Problem details: Only the lines from the start of the entries through the line with "pyautogui.click(x=<x>, y=<y>)" should be returned, each exactly as it stands, and no pictures.

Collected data
"""

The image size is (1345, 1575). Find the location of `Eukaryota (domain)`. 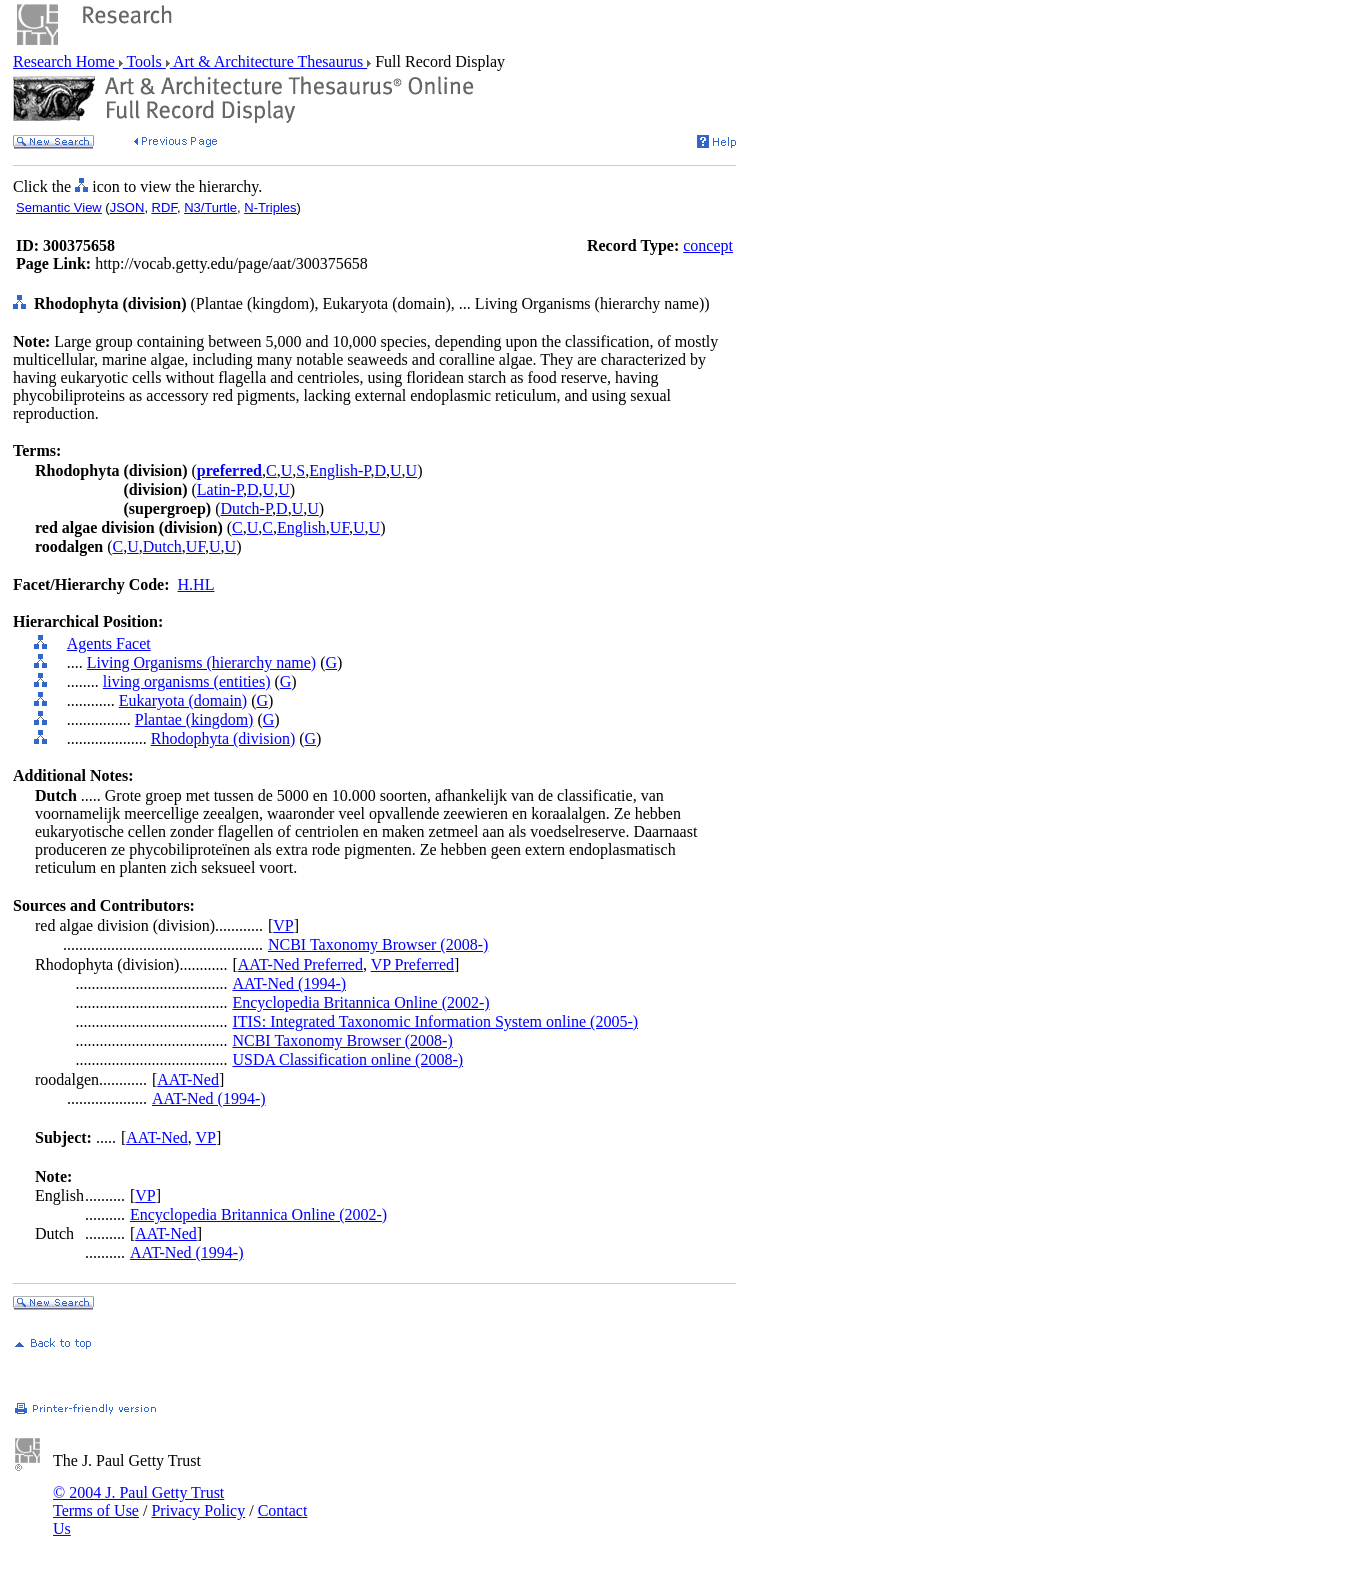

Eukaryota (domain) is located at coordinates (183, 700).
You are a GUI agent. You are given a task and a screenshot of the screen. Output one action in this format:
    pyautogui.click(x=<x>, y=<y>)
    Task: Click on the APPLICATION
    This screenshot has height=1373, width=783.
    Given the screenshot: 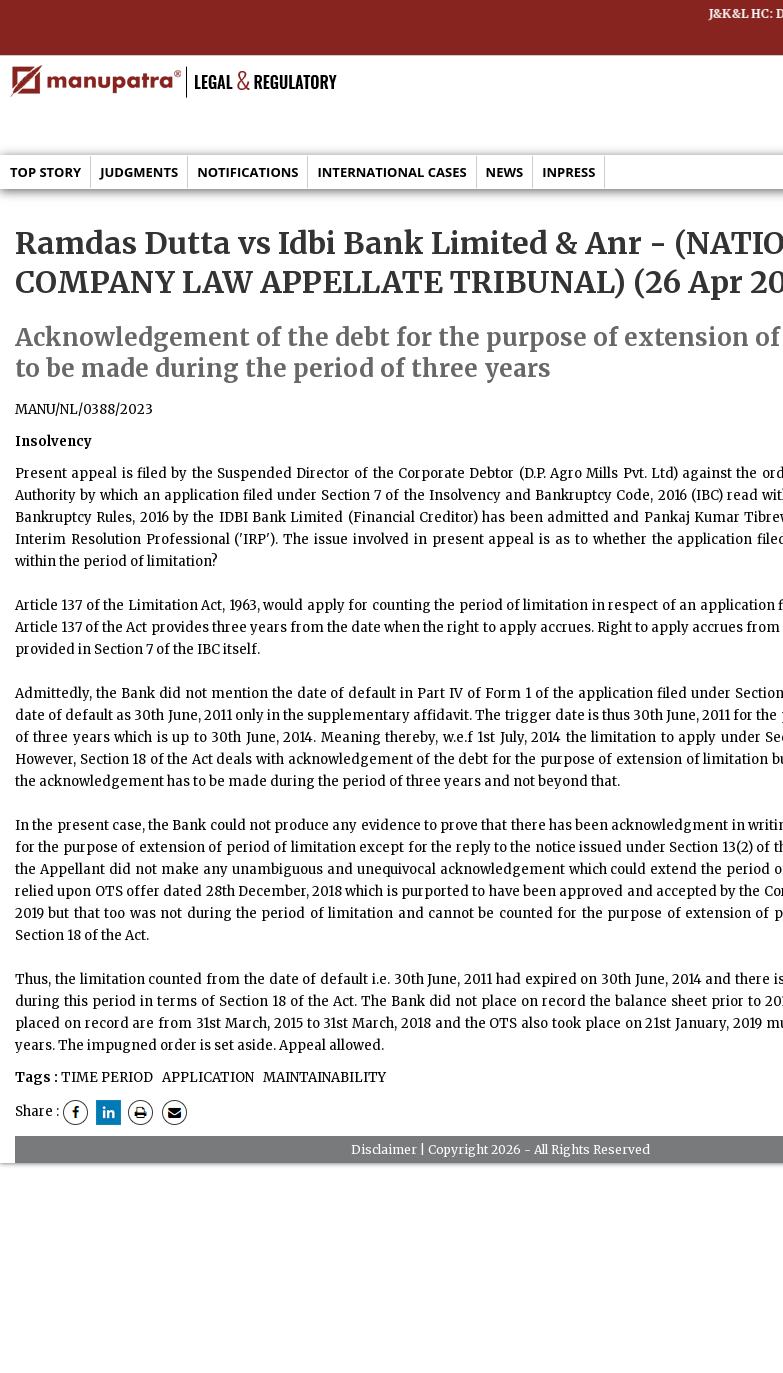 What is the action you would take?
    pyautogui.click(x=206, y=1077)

"""

Response box:
The image size is (1345, 1575). Find the location of `Eukaryota (domain)`. 

Eukaryota (domain) is located at coordinates (183, 700).
You are a GUI agent. You are given a task and a screenshot of the screen. Output one action in this format:
    pyautogui.click(x=<x>, y=<y>)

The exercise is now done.